* **Your instructions**
Output the entries exactly as they appear. Pictures should not be included.

* **Data supplied**
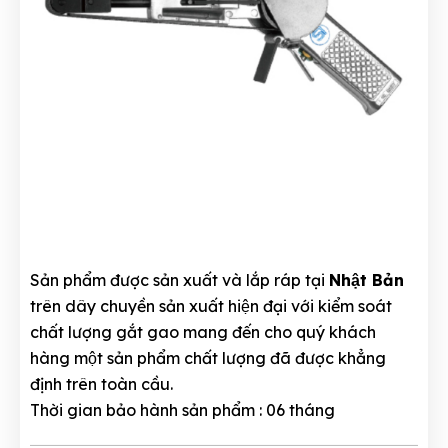
Sản phẩm được sản xuất và lắp ráp tại
Nhật Bản
trên dây chuyền sản xuất hiện đại với kiểm soát
chất lượng gắt gao mang đến cho quý khách
hàng một sản phẩm chất lượng đã được khẳng
định trên toàn cầu.
Thời gian bảo hành sản phẩm : 06 tháng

* **Output**
Sản phẩm được sản xuất và lắp ráp tại
Nhật Bản
trên dây chuyền sản xuất hiện đại với kiểm soát
chất lượng gắt gao mang đến cho quý khách
hàng một sản phẩm chất lượng đã được khẳng
định trên toàn cầu.
Thời gian bảo hành sản phẩm : 06 tháng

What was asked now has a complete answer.